How Distributed MMDC Architecture Reduces Latency

  • Local data processing: Edge MMDC nodes run containerized applications or virtual network functions (VNFs) that process data locally, sending only aggregated results or alerts to the core cloud.
  • Geographic dispersion: MMDCs are deployed within 5-50km of end device clusters, versus 100-3000km for a centralized cloud.
  • Minimized backhaul: Only metadata or exception logs traverse long-distance WAN links. Real-time control loops (e.g., industrial robotics, autonomous guided vehicles) stay within the edge MMDC.
  • Edge-native networking: Integrated 5G or MEC (Multi-access Edge Computing) gateways reduce device-to-MMDC hops from 5-10 (via core cloud) to 1-2.

Quantified Latency Comparison: Centralized Cloud vs. Distributed MMDC Edge

The table below compares end-to-end latencies for typical enterprise applications using a centralized cloud versus a distributed MMDC edge computing cloud enterprise data center solution with edge nodes placed within 20km of devices.

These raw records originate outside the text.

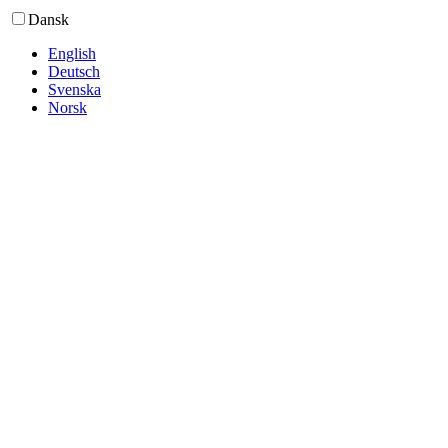
Dansk
English
Deutsch
Svenska
Norsk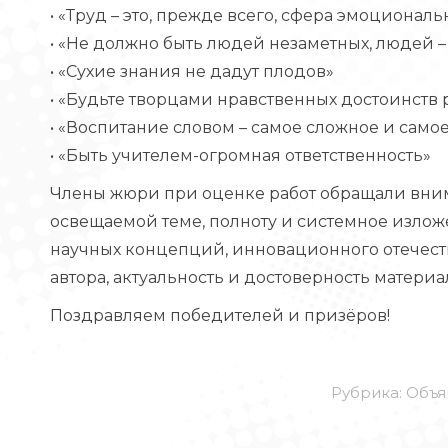
• «Труд – это, прежде всего, сфера эмоционал
• «Не должно быть людей незаметных, людей 
• «Сухие знания не дадут плодов»
• «Будьте творцами нравственных достоинств 
• «Воспитание словом – самое сложное и самое
• «Быть учителем-огромная ответственность»
Члены жюри при оценке работ обращали вним
освещаемой теме, полноту и системное изло
научных концепций, инновационного отечеств
автора, актуальность и достоверность материа
Поздравляем победителей и призёров!
Рубрика:
Объя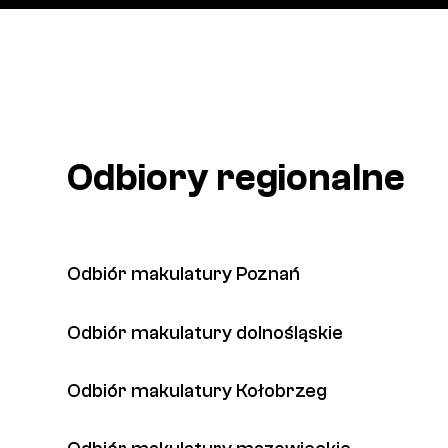
Odbiory regionalne
Odbiór makulatury Poznań
Odbiór makulatury dolnośląskie
Odbiór makulatury Kołobrzeg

Application Type Centralized Cloud (200km distance) Centralized Cloud (2000km distance) Distributed MMDC Edge (20km distance)
Device-to-cloud RTT (milliseconds) 8-12 ms 35-45 ms 1.5-2.5 ms
Video analytics – motion detection (frame-to-decision) 45-65 ms 110-140 ms 15-25 ms
Industrial PLC command loop (closed-loop control) 20-30 ms (marginal for safe operation) 60-80 ms (unsafe for many machines) 5-8 ms (fully safe)
Autonomous mobile robot (AMR) navigation update 35-50 ms 90-120 ms 10-18 ms
Database write acknowledgment (remote branch) 15-25 ms 55-70 ms 3-6 ms
5G user plane function (UPF) breakout latency 10-15 ms (via remote core) 30-40 ms (via remote core) 1-2 ms (local UPF in MMDC)

Architectural Components Enabling Low-Latency in MMDC Edge Solution

  • Edge node pre-integration: Each MMDC includes compute (2-16x GPU or CPU servers), storage (NVMe flash), networking (25/100GbE switches), and cooling – all factory-tested for rapid deployment.
  • Local data orchestration: Lightweight Kubernetes (K3s, MicroK8s) or edge-native platforms distribute workloads automatically to the nearest MMDC based on device proximity.
  • WAN optimization: SD-WAN with path selection and TCP acceleration reduces jitter; some designs use RDMA over converged Ethernet (RoCE) for storage replication across edge nodes.
  • Time-sensitive networking (TSN): Optional TSN switches within the MMDC provide deterministic sub-1ms latency for industrial automation workloads.

Frequently Asked Questions (FAQ)

FAQ 1: What is the typical deployment radius of an MMDC edge node for sub-10ms latency?

Answer: To guarantee sub-10ms RTT between device and edge MMDC (including processing), the physical distance must be under 200km in ideal fiber conditions, but practical deployments target <50km to account for switching, queuing, and processing delays. For <5ms RTT, keep device-to-MMDC distance under 20km. The MMDC edge computing cloud enterprise data center solution is typically deployed in multi-access edge (MEC) locations – cellular base stations, factory floors, or retail hubs – ensuring proximity to the device population.

FAQ 2: Does distributed MMDC edge architecture increase total cost compared to centralized cloud?

Answer: Capital costs are 10-30% higher due to multiple edge nodes. However, operational expenses often decrease: (1) WAN bandwidth savings of 60-90% because raw video or sensor data is processed locally; (2) lower cloud egress fees; (3) reduced downtime costs from latency-sensitive applications. For many enterprises, the total cost of ownership (TCO) over 3-5 years becomes comparable or favorable for edge MMDC deployments exceeding 50 edge locations.

FAQ 3: Can an existing centralized application be migrated to MMDC edge without rewriting code?

Answer: Partially. Stateless microservices can be re-deployed on edge MMDCs with minimal changes (update connection strings to local databases). Stateful applications requiring global consistency (e.g., financial ledgers) need re-architecting to use edge-local caches + eventual sync to core cloud. Hybrid migration patterns work best: keep core cloud for analytics and long-term storage, while real-time inference or control loops run at the edge. Most enterprises refactor 20-40% of their application portfolio to fully leverage edge latency benefits.